The move, Autry Director John Gray said, gives the museums a chance to present "a dynamic dialogue between the cultures that made up the American West. There's no other museum that really does that."

Autry and Southwest officials said their pact, outlined in a signed memorandum of understanding, came together through votes on Nov. 21 by the Autry's trustees and directors and on Friday by the Southwest trustees.

Although museum officials said they hope to raise a new building to accommodate many Southwest programs adjoining the Autry's courtyard in Griffith Park, the museums plan to retain separate identities. However, their research functions are to be combined in an Institute for the Study of the American West, and together the three entities will be known as the Autry National Center of the American West.

The institute's first mission: To spend six months deciding how to use each of the museum sites, and to chart a course for how to most effectively unite the institutions.
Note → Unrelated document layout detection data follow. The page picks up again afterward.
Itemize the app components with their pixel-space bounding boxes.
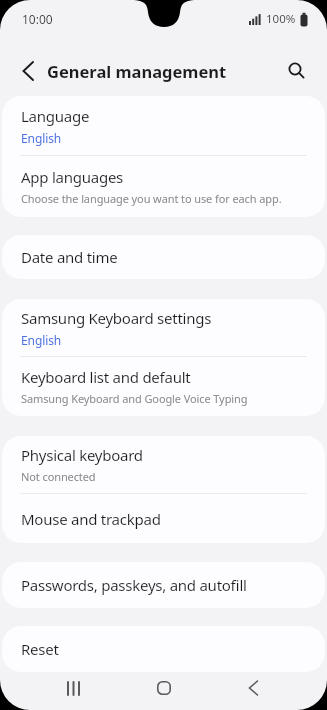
staticText: Date and time — [21, 247, 118, 267]
button[interactable]: App languages — [2, 156, 325, 217]
button[interactable] — [281, 55, 313, 87]
button[interactable] — [12, 55, 44, 87]
staticText: App languages — [21, 167, 124, 187]
staticText: Language — [21, 106, 90, 126]
staticText: English — [21, 130, 62, 146]
button[interactable]: Mouse and trackpad — [2, 494, 325, 543]
staticText: 100% — [266, 11, 296, 27]
button[interactable]: Samsung Keyboard settings — [2, 299, 325, 356]
staticText: Passwords, passkeys, and autofill — [21, 575, 247, 595]
staticText: Mouse and trackpad — [21, 509, 161, 529]
button[interactable]: Date and time — [2, 235, 325, 279]
staticText: General management — [47, 60, 227, 82]
staticText: Choose the language you want to use for … — [21, 191, 282, 206]
staticText: Samsung Keyboard settings — [21, 308, 212, 328]
staticText: 10:00 — [22, 11, 53, 27]
button[interactable]: Reset — [2, 626, 325, 672]
button[interactable] — [149, 673, 179, 703]
button[interactable]: Passwords, passkeys, and autofill — [2, 562, 325, 608]
staticText: English — [21, 332, 62, 348]
button[interactable]: Language — [2, 96, 325, 155]
button[interactable]: Physical keyboard — [2, 436, 325, 493]
staticText: Physical keyboard — [21, 445, 143, 465]
staticText: Reset — [21, 639, 59, 659]
button[interactable] — [59, 673, 89, 703]
button[interactable]: Keyboard list and default — [2, 357, 325, 416]
staticText: Not connected — [21, 469, 96, 484]
staticText: Samsung Keyboard and Google Voice Typing — [21, 391, 248, 406]
button[interactable] — [238, 673, 268, 703]
staticText: Keyboard list and default — [21, 367, 191, 387]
To start the merger rolling, Gray said, three of the Southwest's 24 trustees will join six to nine of the Autry museum's directors to form a new board of directors to steer the umbrella organization. Most other top supporters of the two museums -- including the Southwest's 21 remaining trustees and the more than 80 members of the Autry Board of Trustees -- will be united on a second board, a level below the board of directors.

Gray will serve as top executive of the parent organization, and Duane King, executive director of the Southwest Museum, will remain in his position.

Autry officials estimate the overall cost of the merger at $100 million, and they aim to cover its cost with new joint fund-raising in coming years.

King said the organization's new stability "should make it easier to attract support, including support from Native American communities." The new enterprise, he said, "becomes greater than the sum of the parts."

In the short term, Autry officials said, the Autry is likely to spend from $500,000 to $1 million to sustain the Southwest's operations in 2003.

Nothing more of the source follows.